While the world’s attention remains focused on the terror threat posed by ISIS, the jihadist threat in Africa continues to grow. This week, two female suicide bombers in Nigeria killed 56 refugees in a camp for those fleeing from Boko Haram. Similarly, two suicide bombers in neighboring Cameroon – with suspected affiliation to Boko Haram – killed ten and wounded dozens in a northern village. US Brigadier General Donald Buldoc, head of Special Operations Command Africa, notes that jihadist groups in North Africa are growing more effective through increased collaboration and intergroup communication.

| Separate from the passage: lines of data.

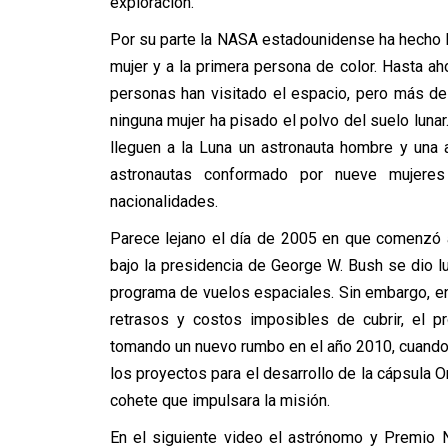
exploración.
Por su parte la NASA estadounidense ha hecho h
mujer y a la primera persona de color. Hasta a
personas han visitado el espacio, pero más d
ninguna mujer ha pisado el polvo del suelo luna
lleguen a la Luna un astronauta hombre y una 
astronautas conformado por nueve mujere
nacionalidades.
Parece lejano el día de 2005 en que comenzó 
bajo la presidencia de George W. Bush se dio l
programa de vuelos espaciales. Sin embargo, en
retrasos y costos imposibles de cubrir, el 
tomando un nuevo rumbo en el año 2010, cuando
los proyectos para el desarrollo de la cápsula 
cohete que impulsara la misión.
En el siguiente video el astrónomo y Premio N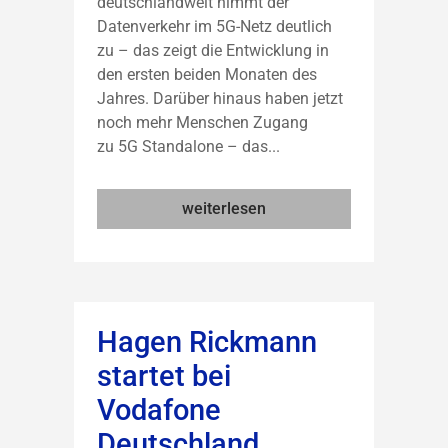
deutschlandweit nimmt der
Datenverkehr im 5G-Netz deutlich
zu – das zeigt die Entwicklung in
den ersten beiden Monaten des
Jahres. Darüber hinaus haben jetzt
noch mehr Menschen Zugang
zu 5G Standalone – das...
weiterlesen
Hagen Rickmann
startet bei
Vodafone
Deutschland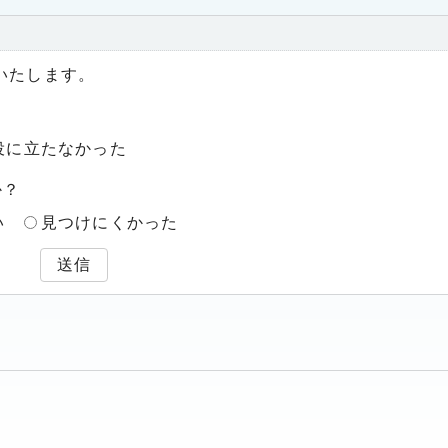
いたします。
役に立たなかった
か？
い
見つけにくかった
送信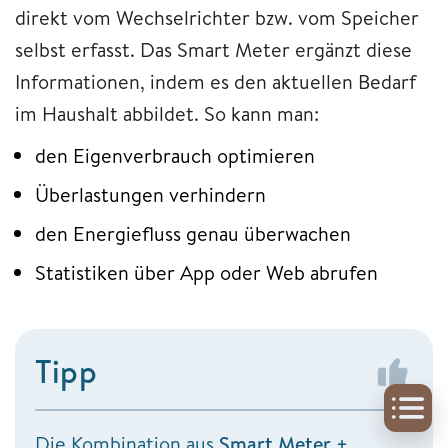
direkt vom Wechselrichter bzw. vom Speicher
selbst erfasst. Das Smart Meter ergänzt diese
Informationen, indem es den aktuellen Bedarf
im Haushalt abbildet. So kann man:
den Eigenverbrauch optimieren
Überlastungen verhindern
den Energiefluss genau überwachen
Statistiken über App oder Web abrufen
Tipp
Die Kombination aus
Smart Meter +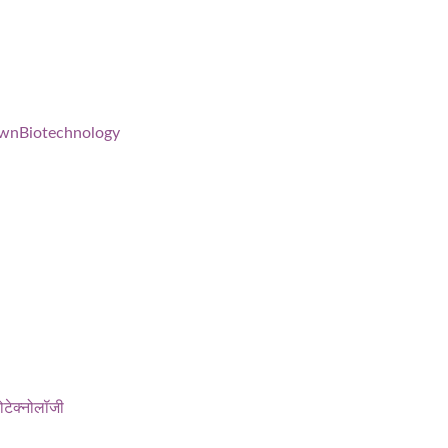
wnBiotechnology
टेक्नोलॉजी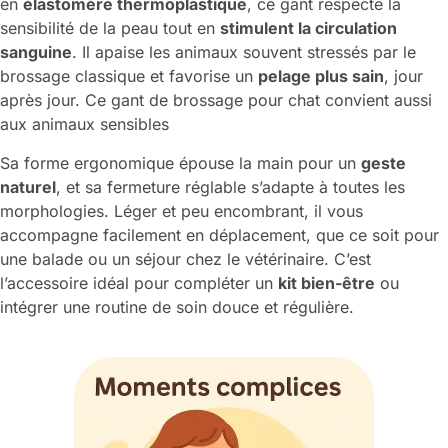
en
élastomère thermoplastique
, ce gant respecte la
sensibilité de la peau tout en
stimulent la circulation
sanguine
. Il apaise les animaux souvent stressés par le
brossage classique et favorise un
pelage plus sain
, jour
après jour. Ce gant de brossage pour chat convient aussi
aux animaux sensibles
Sa forme ergonomique épouse la main pour un
geste
naturel
, et sa fermeture réglable s’adapte à toutes les
morphologies. Léger et peu encombrant, il vous
accompagne facilement en déplacement, que ce soit pour
une balade ou un séjour chez le vétérinaire. C’est
l’accessoire idéal pour compléter un
kit bien-être
ou
intégrer une routine de soin douce et régulière.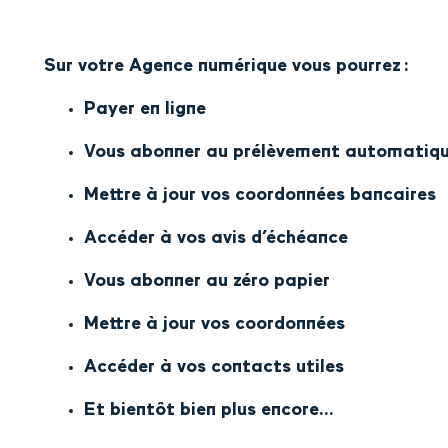
Sur votre Agence numérique vous pourrez :
Payer en ligne
Vous abonner au prélèvement automatiq
Mettre à jour vos coordonnées bancaires
Accéder à vos avis d’échéance
Vous abonner au zéro papier
Mettre à jour vos coordonnées
Accéder à vos contacts utiles
Et bientôt bien plus encore...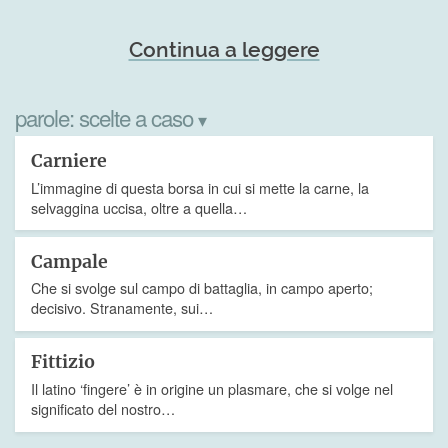
Continua a leggere
parole:
scelte a caso
▾
Carniere
L’immagine di questa borsa in cui si mette la carne, la
selvaggina uccisa, oltre a quella…
Campale
Che si svolge sul campo di battaglia, in campo aperto;
decisivo. Stranamente, sui…
Fittizio
Il latino ‘fingere’ è in origine un plasmare, che si volge nel
significato del nostro…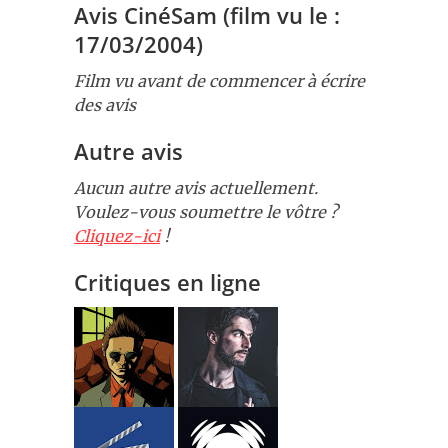
Avis CinéSam (film vu le :
17/03/2004)
Film vu avant de commencer à écrire
des avis
Autre avis
Aucun autre avis actuellement.
Voulez-vous soumettre le vôtre ?
Cliquez-ici
!
Critiques en ligne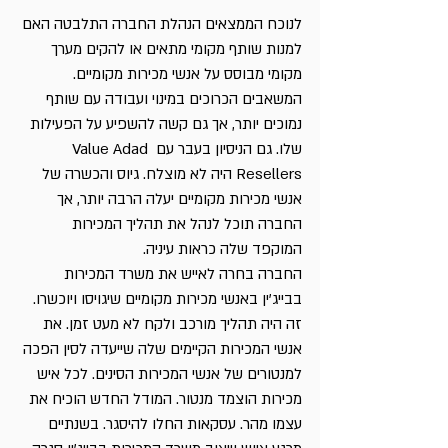
לנוכח הממצאים הנהלת החברה התלבטה האם 
למנות שותף מקומי מתאים או להקים מערך 
מקומי מבוסס על אנשי מכירות מקומיים. 
המשאבים הכרוכים במינוי ועבודה עם שותף 
נמוכים יותר, אך גם קשה להשפיע על הפעילות 
שלו. גם הניסיון בעבר עם Value Adad 
Resellers היה לא מוצלח. גיוס והכשרה של 
אנשי מכירות מקומיים יעלה הרבה יותר, אך 
החברה תוכל לנהל את תהליך המכירות 
המוקפד שלה כראות עיניה.
החברה בחרה לאייש את משרד המכירות 
בבייג'ין באנשי מכירות מקומיים שיגויסו ויוכשרו. 
זה היה תהליך מורכב ולקח לא מעט זמן. את 
אנשי המכירות הקיימים שלה שייעדה לסין הפכה 
למנטורים של אנשי המכירות הסינים. לכל איש 
מכירות הוצמד מנטור. המודל החדש הוכיח את 
עצמו מהר. עסקאות החלו להיסגר. בשנתיים 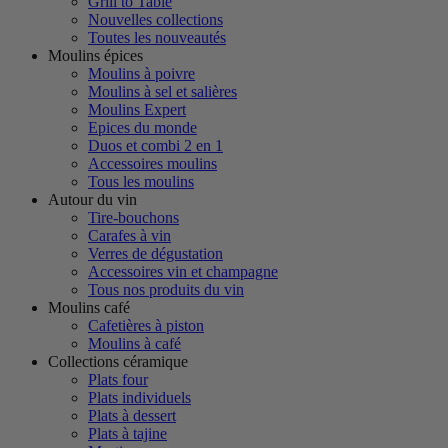
Grill to Table
Nouvelles collections
Toutes les nouveautés
Moulins épices
Moulins à poivre
Moulins à sel et salières
Moulins Expert
Epices du monde
Duos et combi 2 en 1
Accessoires moulins
Tous les moulins
Autour du vin
Tire-bouchons
Carafes à vin
Verres de dégustation
Accessoires vin et champagne
Tous nos produits du vin
Moulins café
Cafetières à piston
Moulins à café
Collections céramique
Plats four
Plats individuels
Plats à dessert
Plats à tajine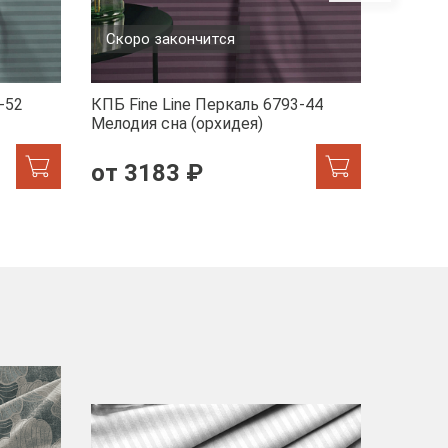
Скоро закончится
-52
КПБ Fine Line Перкаль 6793-44
КПБ Fin
Мелодия сна (орхидея)
1/2470
от 3183 ₽
от 2
-40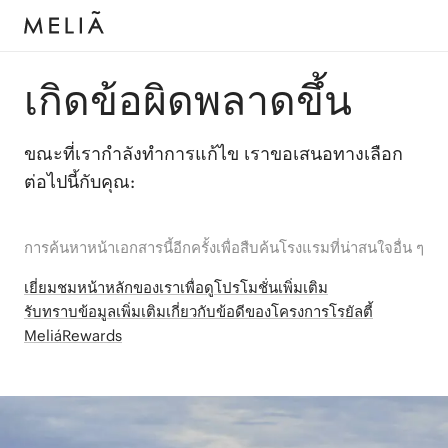
เกิดข้อผิดพลาดขึ้น
ขณะที่เรากำลังทำการแก้ไข เราขอเสนอทางเลือก
ต่อไปนี้กับคุณ:
การค้นหาหน้าเอกสารนี้อีกครั้งเพื่อสืบค้นโรงแรมที่น่าสนใจอื่น ๆ
เยี่ยมชมหน้าหลักของเราเพื่อดูโปรโมชั่นเพิ่มเติม
รับทราบข้อมูลเพิ่มเติมเกี่ยวกับข้อดีของโครงการโรยัลตี้
MeliáRewards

While the human security threats posed by such groups are clear, a recent report from Kenya reminds us that the threat of terrorism doesn’t help business interests on the continent either. Somali analysts suggest that highly contextualized, local interventions are required for African governments to push back against encroachments from African terrorist organizations such as Al-Shabab. Such interventions appear much-needed in Libya, where the influence of ISIS grows unabated in the face of fractured politics.
Upcoming elections are garnering headlines across Africa as well. While Uganda’s Yoweri Museveni prepares to extend his 30-year rule in elections on February 18, Human Rights Watch looks back on two decades of human rights violations in relation to the country’s electoral process. In nearby Central African Republic, this Sunday’s presidential run-off appears too close to call. Meanwhile, Chadian President Idriss Deby has declared he will run for a fifth term in April while promising to reinstitute term limits if elected. Fearing that President Kabila will not leave office as his term expires later this year, opposition leaders and civil society groups in the DRC are appealing to non-violent resistance in efforts to force the leader’s hand.
Is peace possible in Yemen? This piece highlights the fact that, either way, no-one seems to care. Despite this perceived indifference, Western leaders would do well to not forget the current conflict. In the last two weeks alone, Al Qaeda in the Arabian Peninsula (AQAP) has taken control of five new towns. Greater still, the humanitarian crisis cannot be overstated.
Pope Francis has been busy this week. A historic meeting in Havana with Patriarch Kirill of the Russian Orthodox Church could have geopolitical undertones. Meanwhile, the Pope’s visit to Mexico highlights both progress and struggles experienced in the country, with 10,000 police officers deployed for the historic event. Many hope the visit will directly confront many social ills faced in the country, encouraging both the Mexican government and Church to be more responsive.